The fear that tech firms like Facebook and Google will get into banking is largely motivated by the sector’s spotty record with data privacy. Congress has grown more concerned that Silicon Valley is going too far by tracking users’ every step online and then using that data to manipulate users’ web habits, purchasing decisions and even political stances — giving the companies unfettered access to saving and spending data.

Data privacy measures

There have been at least 20 bills introduced this year on data privacy and cybersecurity, but one from Senate Commerce, Science, and Transportation ranking member Sen. Maria Cantwell has commanded the most attention since its introduction earlier this month.
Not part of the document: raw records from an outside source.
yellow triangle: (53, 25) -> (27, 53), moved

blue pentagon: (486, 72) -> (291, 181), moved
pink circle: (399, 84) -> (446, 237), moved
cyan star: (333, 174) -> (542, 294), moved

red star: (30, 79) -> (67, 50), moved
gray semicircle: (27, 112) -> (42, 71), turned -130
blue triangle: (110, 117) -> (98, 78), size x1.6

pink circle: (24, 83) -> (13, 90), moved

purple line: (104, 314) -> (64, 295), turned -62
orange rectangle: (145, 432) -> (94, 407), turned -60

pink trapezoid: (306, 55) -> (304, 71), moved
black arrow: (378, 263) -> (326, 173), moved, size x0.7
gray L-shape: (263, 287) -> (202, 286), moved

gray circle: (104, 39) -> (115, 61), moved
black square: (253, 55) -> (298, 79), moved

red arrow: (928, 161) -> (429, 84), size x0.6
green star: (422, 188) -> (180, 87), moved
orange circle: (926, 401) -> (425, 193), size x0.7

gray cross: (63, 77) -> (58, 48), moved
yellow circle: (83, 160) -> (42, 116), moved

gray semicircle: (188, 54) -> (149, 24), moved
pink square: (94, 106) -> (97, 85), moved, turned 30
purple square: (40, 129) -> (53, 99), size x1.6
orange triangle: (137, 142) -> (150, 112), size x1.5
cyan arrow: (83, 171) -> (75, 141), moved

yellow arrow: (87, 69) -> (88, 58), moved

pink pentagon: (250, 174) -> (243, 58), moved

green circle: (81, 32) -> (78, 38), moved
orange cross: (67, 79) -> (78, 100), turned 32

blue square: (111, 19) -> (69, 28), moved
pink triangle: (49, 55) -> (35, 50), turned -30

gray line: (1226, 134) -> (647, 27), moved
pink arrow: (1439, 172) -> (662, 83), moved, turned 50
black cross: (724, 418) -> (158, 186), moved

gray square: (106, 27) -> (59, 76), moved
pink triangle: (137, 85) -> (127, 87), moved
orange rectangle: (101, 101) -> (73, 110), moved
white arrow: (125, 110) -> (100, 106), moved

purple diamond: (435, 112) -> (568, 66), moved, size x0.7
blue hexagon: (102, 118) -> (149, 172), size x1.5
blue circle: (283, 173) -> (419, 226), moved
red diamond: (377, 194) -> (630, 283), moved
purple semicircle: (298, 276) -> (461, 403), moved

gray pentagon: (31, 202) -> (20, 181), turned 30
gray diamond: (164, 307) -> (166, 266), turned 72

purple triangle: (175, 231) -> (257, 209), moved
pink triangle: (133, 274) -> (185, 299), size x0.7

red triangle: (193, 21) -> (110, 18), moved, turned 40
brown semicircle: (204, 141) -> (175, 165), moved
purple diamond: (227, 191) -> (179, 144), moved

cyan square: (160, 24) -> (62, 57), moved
Committee Chairman Roger Wicker released a draft of his own data privacy bill the same week Cantwell introduced hers, and not much separates the two.

“There’s actually an incredible amount of overlap,” Crane said of the two bills. “They both agree on a pretty robust view of consumer data rights — rights of transparency, rights of access, rights of data portability.

They differ on allowing private rights of action, which Republicans generally loathe, and federal preemption, which Cantwell’s bill lacks.

Congress’ interest in the issue stems from high profile data breaches, like one in 2013 of Yahoo’s 3 billion user accounts and one in 2017 of Equifax that affected almost 150 million people.

“These things tend to gain a little bit of steam when there’s a breach,” said Ian Katz, an analyst at Alpha Capital Partners. “The chances of legislation would pick up significantly if there were another significant breach.”

Another factor potentially driving legislative action is the implementation of California’s data privacy law in 2020, coming in the wake of the European Union’s enactment in 2018 of the General Data Protection Regulation.

“You’re starting to really, truly see, at least in the states, a real patchwork emerging,” said Jason Rosenstock, a lobbyist at Thorn Run Partners.

Jodie Kelley, CEO of the Electronic Transactions Association, said she expects and hopes to see movement in 2020 on a uniform national standard for privacy to replace a series of state standards. She called Cantwell’s bill “directionally correct,” but said it needs more work.

“It would really have to incorporate the ability of our companies to continue to use data to fight fraud,” she said. “They use data to fight fraud every day. There is a lot of innovation in that space.”

Crane and Rosenstock disagreed about the impact the implementation of California’s law would have on Congress’ desire to pass a federal standard on data privacy

When California’s law goes into effect in January, “the world will not end,” Crane said. “That may sap some of the momentum from some of the federal efforts around privacy; it won't be viewed as such an emergency anymore.”

Rosenstock disagreed. “I think that it will only serve to continue to draw attention to the issue,” he said.

But don’t expect many laws to pass in the short 2020 legislative year. An impeachment trial will likely eat up much of the Senate’s January, and lawmaking in both chambers will grind to a halt when reelection campaigns pick up in the summer.

Correction Dec. 17 11:30 a.m. | An earlier version of this story said that Garcia’s bill had not yet been introduced.